## Exercise goal
Filter the entries beneath this task, copying only the lines that hold the word "thermodynamique".

## Given data
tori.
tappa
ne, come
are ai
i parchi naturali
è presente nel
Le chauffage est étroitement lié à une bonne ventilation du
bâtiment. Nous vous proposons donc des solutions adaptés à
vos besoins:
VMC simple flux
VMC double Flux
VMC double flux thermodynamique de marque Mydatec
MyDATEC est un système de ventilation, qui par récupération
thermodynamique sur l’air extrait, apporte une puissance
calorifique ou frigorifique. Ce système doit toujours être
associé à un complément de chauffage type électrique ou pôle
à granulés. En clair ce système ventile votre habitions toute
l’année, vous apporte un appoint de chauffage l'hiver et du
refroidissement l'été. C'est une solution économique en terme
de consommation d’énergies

...

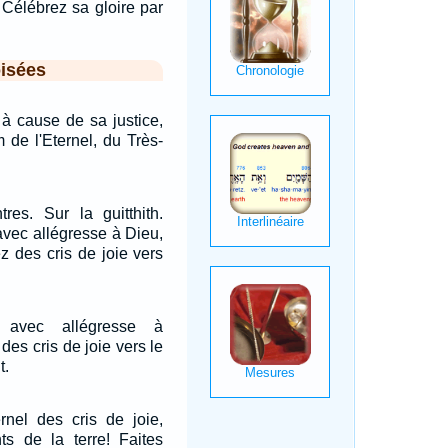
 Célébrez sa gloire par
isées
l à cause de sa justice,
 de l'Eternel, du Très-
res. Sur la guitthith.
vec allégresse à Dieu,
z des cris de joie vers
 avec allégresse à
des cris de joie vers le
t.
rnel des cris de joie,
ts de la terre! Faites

* * *

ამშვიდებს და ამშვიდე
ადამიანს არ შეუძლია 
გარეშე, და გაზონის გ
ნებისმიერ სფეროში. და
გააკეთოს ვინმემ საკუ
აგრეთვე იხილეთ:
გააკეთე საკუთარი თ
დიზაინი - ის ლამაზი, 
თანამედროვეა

## Reply
VMC double flux thermodynamique de marque Mydatec
thermodynamique sur l’air extrait, apporte une puissance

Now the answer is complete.